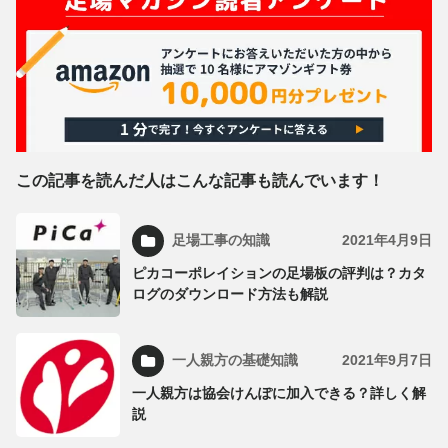
この記事を読んだ人はこんな記事も読んでいます！
足場工事の知識
2021年4月9日
ピカコーポレイションの足場板の評判は？カタ
ログのダウンロード方法も解説
一人親方の基礎知識
2021年9月7日
一人親方は協会けんぽに加入できる？詳しく解
説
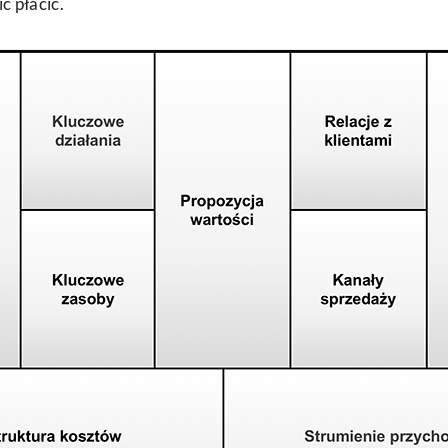
ic płacić.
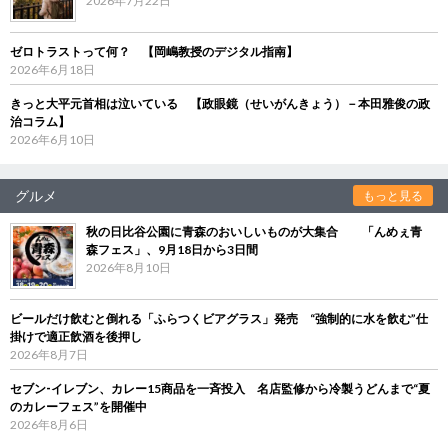
2026年7月22日
ゼロトラストって何？ 【岡嶋教授のデジタル指南】
2026年6月18日
きっと大平元首相は泣いている 【政眼鏡（せいがんきょう）－本田雅俊の政
治コラム】
2026年6月10日
グルメ
もっと見る
秋の日比谷公園に青森のおいしいものが大集合 「んめぇ青
森フェス」、9月18日から3日間
2026年8月10日
ビールだけ飲むと倒れる「ふらつくビアグラス」発売 “強制的に水を飲む”仕
掛けで適正飲酒を後押し
2026年8月7日
セブン‐イレブン、カレー15商品を一斉投入 名店監修から冷製うどんまで“夏
のカレーフェス”を開催中
2026年8月6日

☆ ☆ ☆ ☆

What needs to be done:
Repeat the records word for word. Leave out whatever pictures they hold.

Output below:
この記事を読んだ人はこんな記事も読んでいます！
足場工事の知識
2021年4月9日
ピカコーポレイションの足場板の評判は？カタ
ログのダウンロード方法も解説
一人親方の基礎知識
2021年9月7日
一人親方は協会けんぽに加入できる？詳しく解
説
ic płacić.
2026年7月22日
ゼロトラストって何？ 【岡嶋教授のデジタル指南】
2026年6月18日
きっと大平元首相は泣いている 【政眼鏡（せいがんきょう）－本田雅俊の政
治コラム】
2026年6月10日
グルメ
もっと見る
秋の日比谷公園に青森のおいしいものが大集合 「んめぇ青
森フェス」、9月18日から3日間
2026年8月10日
ビールだけ飲むと倒れる「ふらつくビアグラス」発売 “強制的に水を飲む”仕
掛けで適正飲酒を後押し
2026年8月7日
セブン‐イレブン、カレー15商品を一斉投入 名店監修から冷製うどんまで“夏
のカレーフェス”を開催中
2026年8月6日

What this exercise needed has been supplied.